Existe um fenômeno que eu vejo repetidamente na clínica: a voz de uma mãe narcisista não vai embora quando saímos de casa. Ela é internalizada. Aquela voz que criticava, que comparava, que dizia que você era exagerada ou insuficiente — ela não desaparece. Ela vira a sua voz interna. E aí está a crueldade mais silenciosa dessa ferida: mesmo que a sua mãe nunca mais diga uma palavra, você continua repetindo as palavras dela para si mesma, todos os dias.
É por isso que tantas mulheres adultas, bem-sucedidas, cercadas de pessoas que as amam, ainda se sentem pequenas. Ainda pedem desculpas demais. Ainda não conseguem receber um elogio sem desconversar. Ainda se cobram uma perfeição impossível e se punem por qualquer falha. Não é fraqueza de caráter. É uma voz instalada na infância que segue funcionando no automático.

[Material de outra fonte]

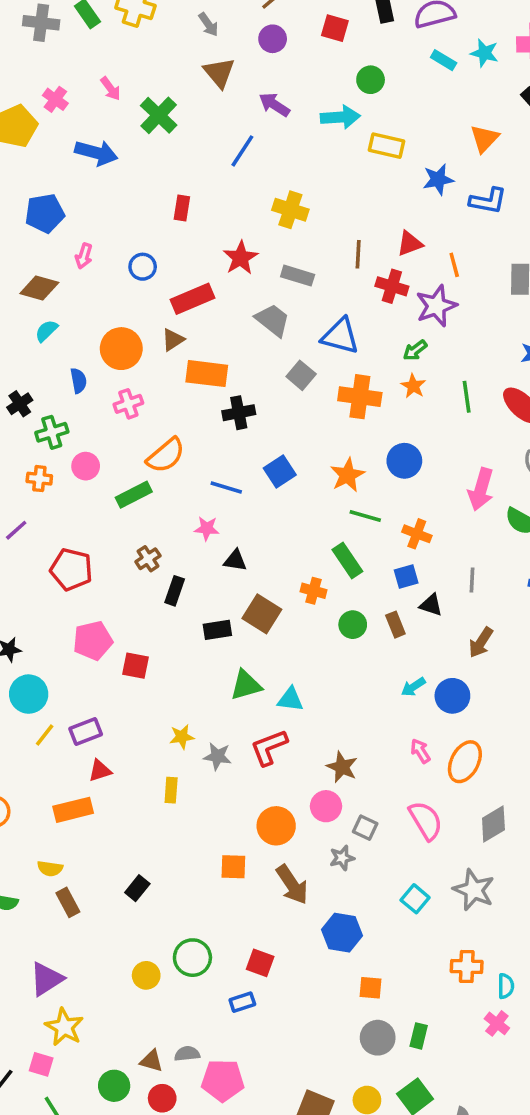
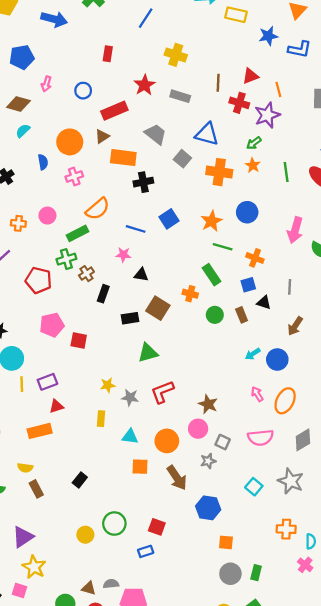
gray trapezoid: (273, 320) -> (156, 134), moved
green cross: (52, 432) -> (66, 259), moved
cyan triangle: (290, 699) -> (130, 436), moved
yellow line: (45, 735) -> (22, 384), turned -40
pink semicircle: (426, 820) -> (261, 438), turned 115

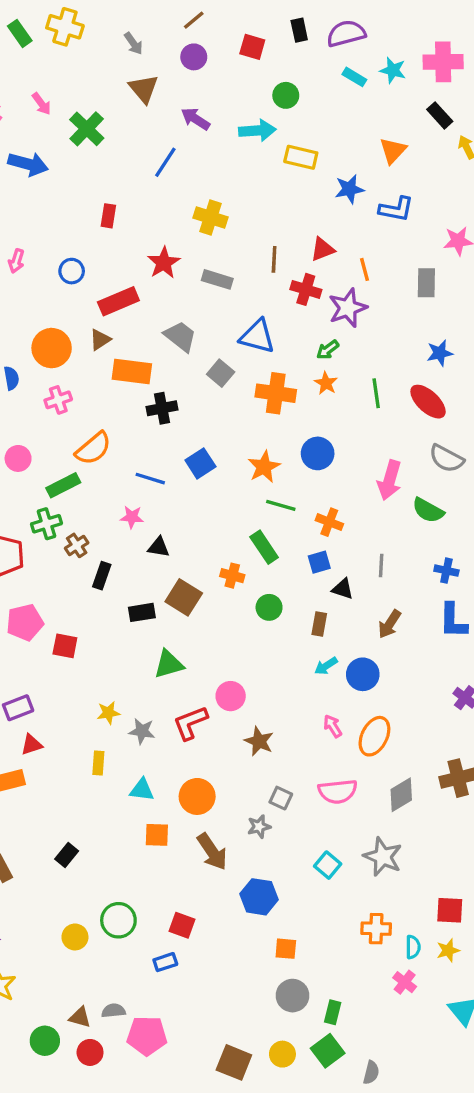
brown rectangle: (242, 315) -> (319, 624), moved, turned 32
pink circle: (198, 429) -> (231, 696), moved
green rectangle: (256, 573) -> (333, 1012), moved

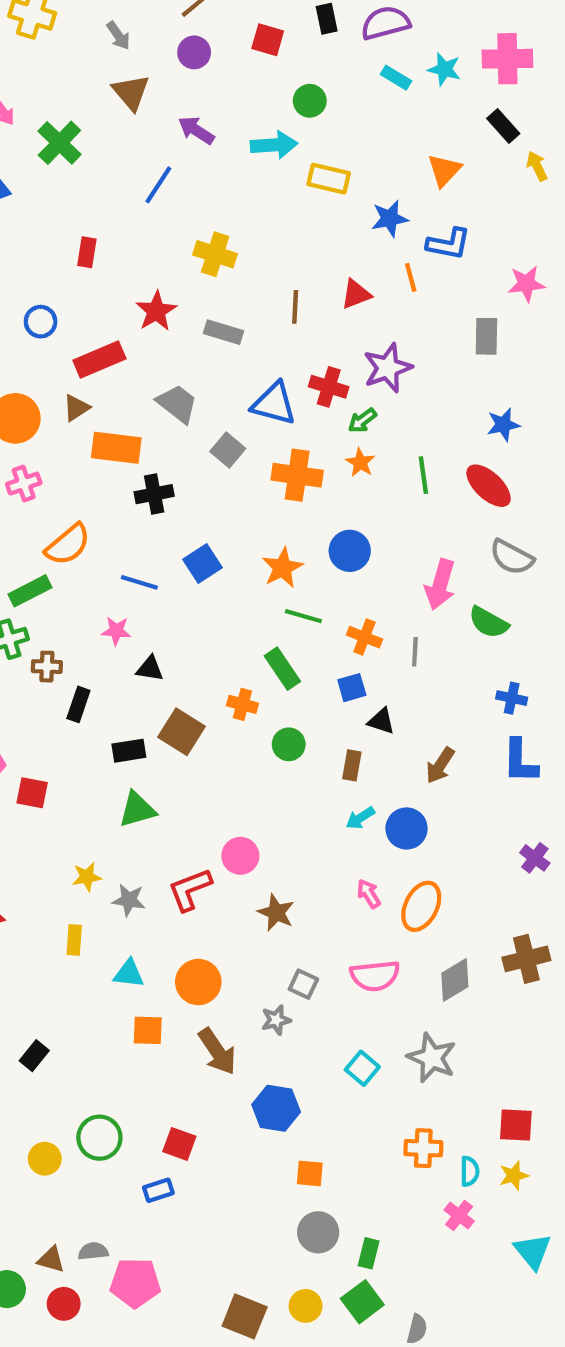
orange line: (364, 269) -> (411, 277), moved
red cross: (306, 289) -> (329, 387), moved
brown cross: (77, 545) -> (47, 667), turned 35
gray line: (381, 566) -> (415, 652), moved
green triangle: (169, 664) -> (137, 810), moved

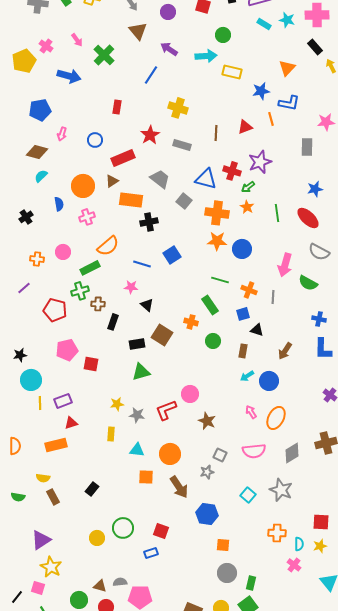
orange star: (282, 568) -> (217, 241), moved, turned 30
black triangle: (150, 669) -> (147, 305), turned 32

E aqui está a boa notícia, a que muda tudo: se essa voz foi instalada, ela pode ser desinstalada. Você não nasceu se odiando. Aprenderam a você. E tudo o que se aprende pode ser, com trabalho e cuidado, reaprendido. O primeiro passo é conseguir distinguir: o que dentro de mim é a minha voz, e o que é a voz dela que eu confundi com a minha?
A voz que te diz que você não presta, que não é o bastante, que é um peso — essa voz não é a voz de Deus, e não é a sua verdade. Ela foi instalada por alguém que não conseguia enxergar o seu valor. Mas Deus, que te formou, te chama de assombrosa e maravilhosa. Onde a voz da ferida diz 'insuficiente', a voz do Criador diz 'formada com propósito'. Você pode escolher qual voz vai, aos poucos, aprender a ouvir.
Você não precisa resolver tudo agora. Só de olhar para isso com honestidade, você já deu um passo.